Brief — Search term "Website": please copy every line of the records below that contains it.

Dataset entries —
○ ○ ○

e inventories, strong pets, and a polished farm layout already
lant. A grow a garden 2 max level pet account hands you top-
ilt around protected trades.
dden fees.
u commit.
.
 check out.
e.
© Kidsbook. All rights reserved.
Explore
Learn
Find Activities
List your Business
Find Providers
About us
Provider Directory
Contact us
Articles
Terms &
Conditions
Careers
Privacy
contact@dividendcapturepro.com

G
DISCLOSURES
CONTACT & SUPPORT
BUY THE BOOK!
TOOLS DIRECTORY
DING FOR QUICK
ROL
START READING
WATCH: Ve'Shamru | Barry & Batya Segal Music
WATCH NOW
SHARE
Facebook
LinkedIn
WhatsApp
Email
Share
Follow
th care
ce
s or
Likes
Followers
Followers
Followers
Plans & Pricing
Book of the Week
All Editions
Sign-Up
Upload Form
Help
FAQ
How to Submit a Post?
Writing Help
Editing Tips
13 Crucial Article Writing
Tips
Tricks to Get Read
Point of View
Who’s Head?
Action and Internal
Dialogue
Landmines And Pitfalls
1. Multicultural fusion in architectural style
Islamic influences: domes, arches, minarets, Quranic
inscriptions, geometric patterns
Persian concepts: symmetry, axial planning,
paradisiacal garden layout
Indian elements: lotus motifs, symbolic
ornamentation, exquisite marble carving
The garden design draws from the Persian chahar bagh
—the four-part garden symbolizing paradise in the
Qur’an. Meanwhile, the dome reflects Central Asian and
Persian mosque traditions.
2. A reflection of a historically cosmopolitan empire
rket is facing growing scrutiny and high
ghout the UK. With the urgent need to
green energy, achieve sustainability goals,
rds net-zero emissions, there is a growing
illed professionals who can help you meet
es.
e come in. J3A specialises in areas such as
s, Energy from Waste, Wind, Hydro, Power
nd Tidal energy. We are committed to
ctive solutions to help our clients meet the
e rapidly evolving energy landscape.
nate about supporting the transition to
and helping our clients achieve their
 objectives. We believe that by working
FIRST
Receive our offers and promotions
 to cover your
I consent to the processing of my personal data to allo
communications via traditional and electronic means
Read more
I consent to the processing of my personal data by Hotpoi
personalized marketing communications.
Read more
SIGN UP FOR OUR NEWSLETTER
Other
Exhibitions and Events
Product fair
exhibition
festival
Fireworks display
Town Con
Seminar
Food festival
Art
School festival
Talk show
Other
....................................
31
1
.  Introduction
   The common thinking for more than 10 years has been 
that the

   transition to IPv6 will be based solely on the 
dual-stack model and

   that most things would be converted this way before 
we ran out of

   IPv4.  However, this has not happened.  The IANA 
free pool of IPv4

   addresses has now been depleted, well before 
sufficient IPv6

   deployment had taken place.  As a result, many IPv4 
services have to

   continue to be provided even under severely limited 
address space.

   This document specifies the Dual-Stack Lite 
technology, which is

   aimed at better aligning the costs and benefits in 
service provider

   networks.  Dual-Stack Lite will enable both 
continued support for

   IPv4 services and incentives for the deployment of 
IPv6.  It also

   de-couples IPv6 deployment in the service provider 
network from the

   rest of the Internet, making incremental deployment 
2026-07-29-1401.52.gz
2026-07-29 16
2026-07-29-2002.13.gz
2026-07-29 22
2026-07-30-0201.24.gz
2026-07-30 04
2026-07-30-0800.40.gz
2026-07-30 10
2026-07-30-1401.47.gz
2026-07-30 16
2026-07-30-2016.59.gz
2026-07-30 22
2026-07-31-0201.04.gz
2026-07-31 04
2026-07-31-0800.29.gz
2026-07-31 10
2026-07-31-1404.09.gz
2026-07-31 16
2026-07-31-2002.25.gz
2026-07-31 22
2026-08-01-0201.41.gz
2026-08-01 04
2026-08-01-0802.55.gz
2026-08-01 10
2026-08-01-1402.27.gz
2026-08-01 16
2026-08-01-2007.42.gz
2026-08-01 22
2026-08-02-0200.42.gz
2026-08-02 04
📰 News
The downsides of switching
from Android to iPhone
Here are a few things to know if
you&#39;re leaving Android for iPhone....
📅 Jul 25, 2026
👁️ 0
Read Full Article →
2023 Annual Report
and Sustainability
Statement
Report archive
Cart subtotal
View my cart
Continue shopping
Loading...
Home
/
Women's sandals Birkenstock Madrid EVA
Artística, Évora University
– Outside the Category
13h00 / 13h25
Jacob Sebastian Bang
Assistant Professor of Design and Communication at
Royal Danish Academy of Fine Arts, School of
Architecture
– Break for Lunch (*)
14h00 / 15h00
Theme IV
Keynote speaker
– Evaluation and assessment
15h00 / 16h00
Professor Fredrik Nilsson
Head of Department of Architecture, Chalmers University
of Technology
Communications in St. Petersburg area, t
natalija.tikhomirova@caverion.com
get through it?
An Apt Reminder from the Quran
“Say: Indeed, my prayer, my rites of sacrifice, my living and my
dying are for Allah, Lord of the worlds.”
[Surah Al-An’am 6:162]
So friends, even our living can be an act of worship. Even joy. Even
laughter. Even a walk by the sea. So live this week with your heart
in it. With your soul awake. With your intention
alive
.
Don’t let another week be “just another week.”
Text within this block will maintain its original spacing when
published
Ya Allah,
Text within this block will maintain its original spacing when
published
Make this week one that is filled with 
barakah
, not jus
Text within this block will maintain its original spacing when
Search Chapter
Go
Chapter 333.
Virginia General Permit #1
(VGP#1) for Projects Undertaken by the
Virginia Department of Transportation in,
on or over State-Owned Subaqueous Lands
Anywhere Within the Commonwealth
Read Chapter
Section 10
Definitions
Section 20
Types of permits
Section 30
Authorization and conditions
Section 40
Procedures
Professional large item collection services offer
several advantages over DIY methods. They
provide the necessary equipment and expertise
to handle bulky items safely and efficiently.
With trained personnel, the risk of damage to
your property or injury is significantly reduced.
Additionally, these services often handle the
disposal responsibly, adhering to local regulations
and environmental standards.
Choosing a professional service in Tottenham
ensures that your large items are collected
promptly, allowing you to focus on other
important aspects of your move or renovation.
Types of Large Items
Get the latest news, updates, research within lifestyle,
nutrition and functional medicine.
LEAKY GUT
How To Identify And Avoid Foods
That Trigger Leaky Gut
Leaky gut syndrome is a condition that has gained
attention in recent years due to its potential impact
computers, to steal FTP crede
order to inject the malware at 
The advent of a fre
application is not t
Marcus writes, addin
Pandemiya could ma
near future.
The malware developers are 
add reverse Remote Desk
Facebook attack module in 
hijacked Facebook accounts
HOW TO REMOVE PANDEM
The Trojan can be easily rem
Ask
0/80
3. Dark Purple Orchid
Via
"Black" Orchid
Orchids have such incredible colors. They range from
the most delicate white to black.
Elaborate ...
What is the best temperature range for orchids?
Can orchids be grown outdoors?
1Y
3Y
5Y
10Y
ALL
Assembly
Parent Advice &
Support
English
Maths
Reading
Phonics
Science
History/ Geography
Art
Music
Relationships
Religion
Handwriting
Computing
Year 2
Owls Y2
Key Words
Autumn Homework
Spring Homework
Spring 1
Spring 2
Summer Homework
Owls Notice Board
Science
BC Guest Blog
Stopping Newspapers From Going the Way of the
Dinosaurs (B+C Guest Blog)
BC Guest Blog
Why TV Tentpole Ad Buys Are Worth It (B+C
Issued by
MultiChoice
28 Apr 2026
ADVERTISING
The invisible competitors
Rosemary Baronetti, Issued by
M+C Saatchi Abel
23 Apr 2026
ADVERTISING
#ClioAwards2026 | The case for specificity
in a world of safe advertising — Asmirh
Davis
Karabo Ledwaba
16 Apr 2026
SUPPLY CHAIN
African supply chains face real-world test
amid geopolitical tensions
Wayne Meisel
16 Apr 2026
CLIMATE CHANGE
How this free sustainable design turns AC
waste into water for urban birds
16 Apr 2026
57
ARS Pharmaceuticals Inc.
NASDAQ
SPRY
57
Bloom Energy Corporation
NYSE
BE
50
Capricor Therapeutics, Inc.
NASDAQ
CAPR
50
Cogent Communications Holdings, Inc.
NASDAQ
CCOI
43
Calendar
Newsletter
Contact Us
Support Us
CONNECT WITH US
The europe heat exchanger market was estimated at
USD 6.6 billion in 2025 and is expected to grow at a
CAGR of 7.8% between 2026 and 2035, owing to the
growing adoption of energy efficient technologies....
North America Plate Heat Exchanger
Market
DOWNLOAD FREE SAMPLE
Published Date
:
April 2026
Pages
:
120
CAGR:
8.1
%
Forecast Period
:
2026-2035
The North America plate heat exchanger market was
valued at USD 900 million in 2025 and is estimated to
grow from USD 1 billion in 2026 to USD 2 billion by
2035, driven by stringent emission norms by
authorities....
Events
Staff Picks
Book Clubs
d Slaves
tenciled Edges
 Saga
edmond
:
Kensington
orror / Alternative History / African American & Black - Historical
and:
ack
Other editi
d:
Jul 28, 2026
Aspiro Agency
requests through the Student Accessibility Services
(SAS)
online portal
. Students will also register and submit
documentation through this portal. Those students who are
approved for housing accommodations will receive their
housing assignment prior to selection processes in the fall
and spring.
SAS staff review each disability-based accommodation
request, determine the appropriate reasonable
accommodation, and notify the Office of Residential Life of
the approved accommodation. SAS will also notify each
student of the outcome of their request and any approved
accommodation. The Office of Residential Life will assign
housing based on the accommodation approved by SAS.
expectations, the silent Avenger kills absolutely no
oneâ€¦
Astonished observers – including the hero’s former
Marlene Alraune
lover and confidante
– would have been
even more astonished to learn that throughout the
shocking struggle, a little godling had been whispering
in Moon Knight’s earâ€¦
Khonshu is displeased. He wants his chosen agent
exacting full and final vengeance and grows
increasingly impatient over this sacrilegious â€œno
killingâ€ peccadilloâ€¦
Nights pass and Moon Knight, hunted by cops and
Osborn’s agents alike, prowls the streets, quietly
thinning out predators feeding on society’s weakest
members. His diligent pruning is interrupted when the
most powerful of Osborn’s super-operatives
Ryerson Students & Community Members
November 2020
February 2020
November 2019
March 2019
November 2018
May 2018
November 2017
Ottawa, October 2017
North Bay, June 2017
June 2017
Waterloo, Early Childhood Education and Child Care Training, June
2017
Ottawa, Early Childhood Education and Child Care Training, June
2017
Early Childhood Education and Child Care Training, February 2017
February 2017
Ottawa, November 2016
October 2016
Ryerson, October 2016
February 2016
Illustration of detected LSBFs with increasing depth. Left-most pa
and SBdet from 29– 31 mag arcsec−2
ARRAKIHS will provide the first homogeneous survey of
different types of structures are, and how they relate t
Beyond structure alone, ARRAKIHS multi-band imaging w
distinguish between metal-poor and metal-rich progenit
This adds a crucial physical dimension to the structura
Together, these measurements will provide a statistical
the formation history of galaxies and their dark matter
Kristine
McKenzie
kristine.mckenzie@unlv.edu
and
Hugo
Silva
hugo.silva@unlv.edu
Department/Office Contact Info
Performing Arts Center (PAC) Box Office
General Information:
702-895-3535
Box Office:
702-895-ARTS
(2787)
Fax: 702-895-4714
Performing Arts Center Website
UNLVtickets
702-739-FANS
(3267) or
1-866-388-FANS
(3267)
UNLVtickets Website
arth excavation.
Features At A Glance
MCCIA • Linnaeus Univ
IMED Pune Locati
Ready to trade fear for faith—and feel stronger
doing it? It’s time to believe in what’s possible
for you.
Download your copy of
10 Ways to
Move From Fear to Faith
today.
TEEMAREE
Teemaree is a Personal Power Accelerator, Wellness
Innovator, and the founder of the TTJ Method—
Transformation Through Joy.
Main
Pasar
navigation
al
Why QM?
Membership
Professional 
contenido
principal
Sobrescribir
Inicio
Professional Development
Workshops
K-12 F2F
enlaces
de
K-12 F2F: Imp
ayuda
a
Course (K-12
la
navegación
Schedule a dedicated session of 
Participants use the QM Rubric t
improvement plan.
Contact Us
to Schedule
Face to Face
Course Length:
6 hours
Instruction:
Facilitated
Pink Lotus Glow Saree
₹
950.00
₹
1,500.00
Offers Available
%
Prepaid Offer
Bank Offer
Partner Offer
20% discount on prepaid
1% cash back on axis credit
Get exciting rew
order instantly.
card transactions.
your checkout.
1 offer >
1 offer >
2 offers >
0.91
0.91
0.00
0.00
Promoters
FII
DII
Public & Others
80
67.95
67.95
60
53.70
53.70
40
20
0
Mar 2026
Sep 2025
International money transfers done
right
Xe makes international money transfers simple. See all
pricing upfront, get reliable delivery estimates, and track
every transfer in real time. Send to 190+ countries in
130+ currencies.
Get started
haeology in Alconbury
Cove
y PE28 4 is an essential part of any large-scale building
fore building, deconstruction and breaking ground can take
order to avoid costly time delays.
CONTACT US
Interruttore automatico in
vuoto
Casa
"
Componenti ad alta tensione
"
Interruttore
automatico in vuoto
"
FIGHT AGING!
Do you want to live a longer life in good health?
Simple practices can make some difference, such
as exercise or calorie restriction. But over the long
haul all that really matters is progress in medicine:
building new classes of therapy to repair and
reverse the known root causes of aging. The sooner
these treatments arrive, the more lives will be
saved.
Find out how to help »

○ ○ ○

Answer box —
Performing Arts Center Website
UNLVtickets Website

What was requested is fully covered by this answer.